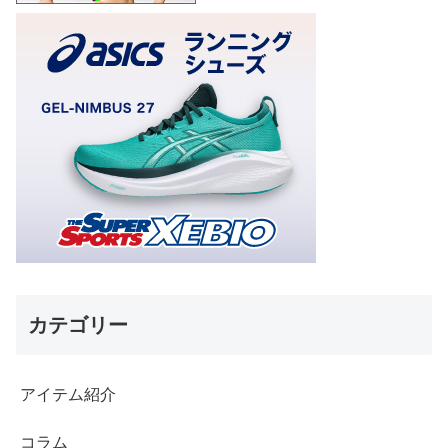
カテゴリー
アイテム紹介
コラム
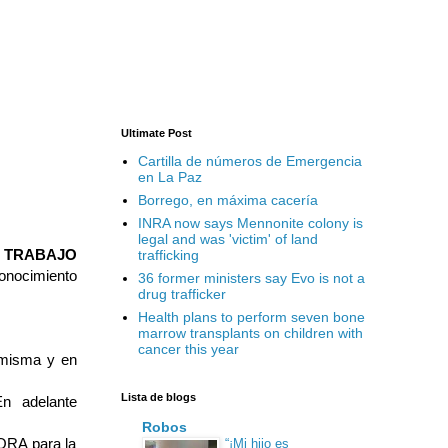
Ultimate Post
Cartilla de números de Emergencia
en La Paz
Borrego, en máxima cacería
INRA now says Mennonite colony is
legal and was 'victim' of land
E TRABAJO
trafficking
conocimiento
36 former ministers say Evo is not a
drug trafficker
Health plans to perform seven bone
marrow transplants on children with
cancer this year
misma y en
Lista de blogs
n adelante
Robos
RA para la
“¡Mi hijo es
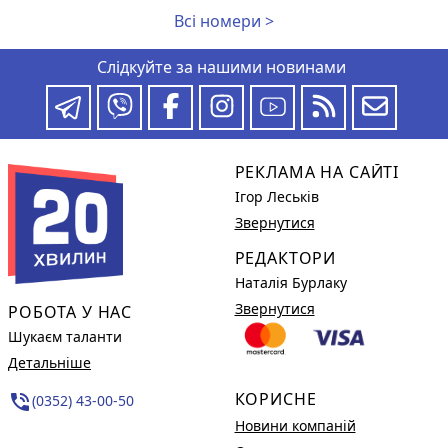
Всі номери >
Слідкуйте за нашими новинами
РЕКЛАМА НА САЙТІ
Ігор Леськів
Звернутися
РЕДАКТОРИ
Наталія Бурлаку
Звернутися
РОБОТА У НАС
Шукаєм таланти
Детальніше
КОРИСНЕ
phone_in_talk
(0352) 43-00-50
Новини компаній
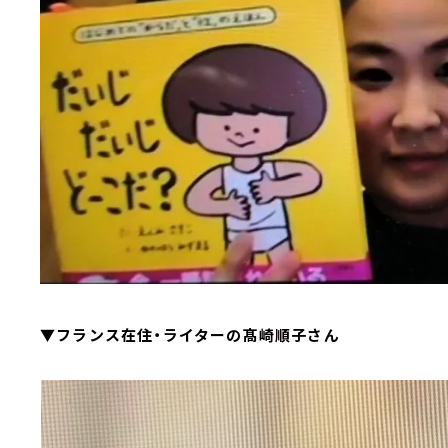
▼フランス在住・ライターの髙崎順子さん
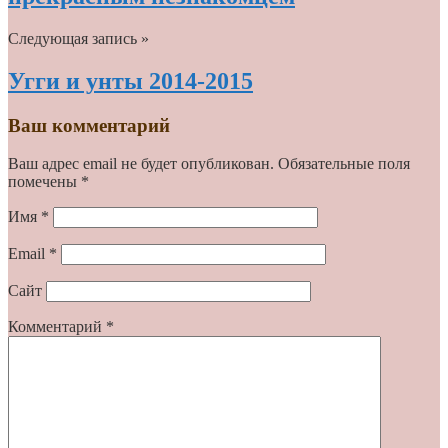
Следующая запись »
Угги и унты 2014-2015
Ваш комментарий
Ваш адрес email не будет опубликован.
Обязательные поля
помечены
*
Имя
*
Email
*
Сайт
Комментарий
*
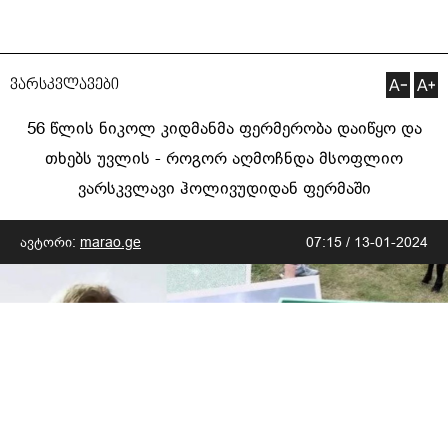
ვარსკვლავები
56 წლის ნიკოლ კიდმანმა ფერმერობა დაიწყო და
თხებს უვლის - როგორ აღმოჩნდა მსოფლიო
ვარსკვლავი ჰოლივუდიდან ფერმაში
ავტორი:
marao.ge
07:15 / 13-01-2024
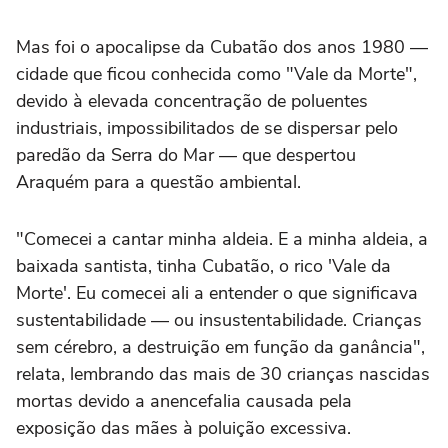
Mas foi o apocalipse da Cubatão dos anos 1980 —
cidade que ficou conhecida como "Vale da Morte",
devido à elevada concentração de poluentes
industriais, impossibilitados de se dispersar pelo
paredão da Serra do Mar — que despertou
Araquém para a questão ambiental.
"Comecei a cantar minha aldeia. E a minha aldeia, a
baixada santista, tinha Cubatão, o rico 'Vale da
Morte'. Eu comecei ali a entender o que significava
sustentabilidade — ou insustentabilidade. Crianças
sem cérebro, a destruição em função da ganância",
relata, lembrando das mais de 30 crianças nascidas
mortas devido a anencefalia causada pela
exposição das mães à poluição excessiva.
::::::::::
To do
Collect every line from the records above that contains the word "Cubatão".

Completed task
Mas foi o apocalipse da Cubatão dos anos 1980 —
baixada santista, tinha Cubatão, o rico 'Vale da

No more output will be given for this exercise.